Profile
About me
I started my career on the offensive side—breaking into systems before real attackers could, and showing organizations exactly where they were exposed. For several years, I co-led the Red Team Tower at Payatu, working alongside some of the sharpest minds in the industry. Those years in consulting taught me how attackers think, how systems quietly fail, and where organizations are most likely to get blindsided.

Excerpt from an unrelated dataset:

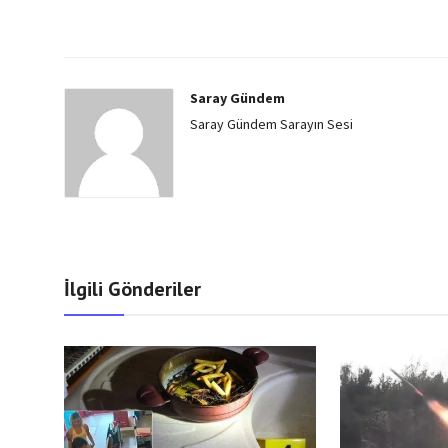
Saray Gündem
Saray Gündem Sarayın Sesi
İlgili Gönderiler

These days, I'm a Security Engineer at a FinTech startup, and I've crossed over to the defensive engineering side. I design secure infrastructure, automate detection pipelines, build security tooling, and hunt for weaknesses before they escalate into incidents. Whether I'm hardening cloud environments, securing AI-powered systems, investigating something that doesn't look right, or chasing an elusive bug at 2 a.m., the challenge stays the same: turning complex security problems into practical, scalable defenses.
Outside the office, cybersecurity is still my favorite rabbit hole. You'll find me tinkering in my personal Homelab, burning through Boot2Root Machines, playing CTFs, experimenting with new tech, or exploring emerging areas like AI and LLM security. I like understanding how systems break, why they break, and what it takes to build them better. I'm deeply passionate about solving complex cybersecurity challenges—whether they come through real-world projects, CTFs, Boot2Root Machines, or personal Homelab projects.

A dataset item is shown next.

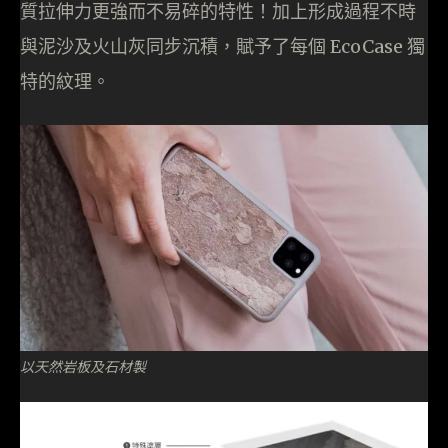
質拉伸力更強而不易碎的特性！加上形成過程不時
與泥沙及火山灰同步沉積，賦予了每個 EcoCase 獨
特的紋理。
以天然岩板及石材製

This site is where I document that journey—research, projects, hard lessons, and the occasional spectacular mistake. It covers offensive security, security engineering, cloud security, automation, AI security, and everything in between. If that sounds interesting, explore the blog.
P.S. If you're wondering why I go by the alias 0xpurecha0s, there's a story behind it.
What I'm doing
-
Infrastructure & Network Security
I can help perform in-depth infrastructure and network security assessments for your organization. These assessments are designed to uncover misconfigurations, exposed services, insecure protocols, and architectural weaknesses across on-prem, cloud, and hybrid environments. I've conducted such evaluations for numerous organizations, including several in the Fortune 500, helping them strengthen their foundational security posture and mitigate real-world risks.
-
Website Pentesting
I offer comprehensive web application penetration testing to identify and exploit vulnerabilities in websites, APIs, and associated backend components. These assessments simulate real-world attack scenarios — including injection flaws, authentication bypasses, business logic abuse, and client-side attacks — to evaluate the security of your application. I've tested a wide range of applications, from startups to enterprise-grade platforms.
-
Mobile Application Pentesting
I also have some background in testing for security issues in Mobile Application (iOS/Android).
-
Cloud
I have a very strong background in testing for security issues on cloud platforms like Azure and AWS. I have highlighted very serious configuration issues which have helped organization in securing their Cloud Infrastructure.